[Transcribed page contents]

- Opening Delimiter -

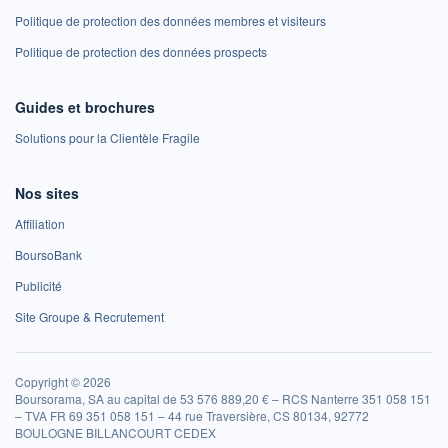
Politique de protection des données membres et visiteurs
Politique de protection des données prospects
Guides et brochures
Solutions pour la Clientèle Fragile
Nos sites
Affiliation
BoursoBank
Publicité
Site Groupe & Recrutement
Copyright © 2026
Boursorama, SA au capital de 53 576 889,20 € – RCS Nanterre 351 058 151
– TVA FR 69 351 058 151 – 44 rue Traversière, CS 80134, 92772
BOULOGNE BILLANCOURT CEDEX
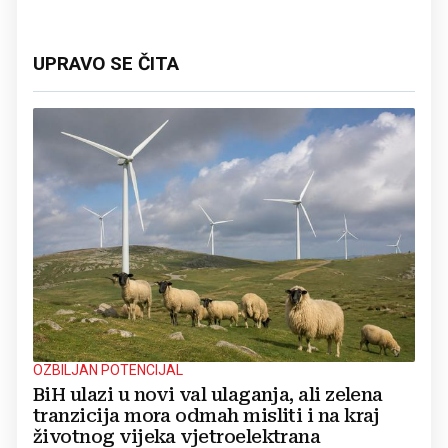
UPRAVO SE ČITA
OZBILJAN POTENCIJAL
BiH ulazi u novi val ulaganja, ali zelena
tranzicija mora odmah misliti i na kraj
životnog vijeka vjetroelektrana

- Closing Delimiter -

Prompt: Skip the pictures, then write out every entry exactly.

Solution to the exercise:
Politique de protection des données membres et visiteurs
Politique de protection des données prospects
Guides et brochures
Solutions pour la Clientèle Fragile
Nos sites
Affiliation
BoursoBank
Publicité
Site Groupe & Recrutement
Copyright © 2026
Boursorama, SA au capital de 53 576 889,20 € – RCS Nanterre 351 058 151
– TVA FR 69 351 058 151 – 44 rue Traversière, CS 80134, 92772
BOULOGNE BILLANCOURT CEDEX
UPRAVO SE ČITA
OZBILJAN POTENCIJAL
BiH ulazi u novi val ulaganja, ali zelena
tranzicija mora odmah misliti i na kraj
životnog vijeka vjetroelektrana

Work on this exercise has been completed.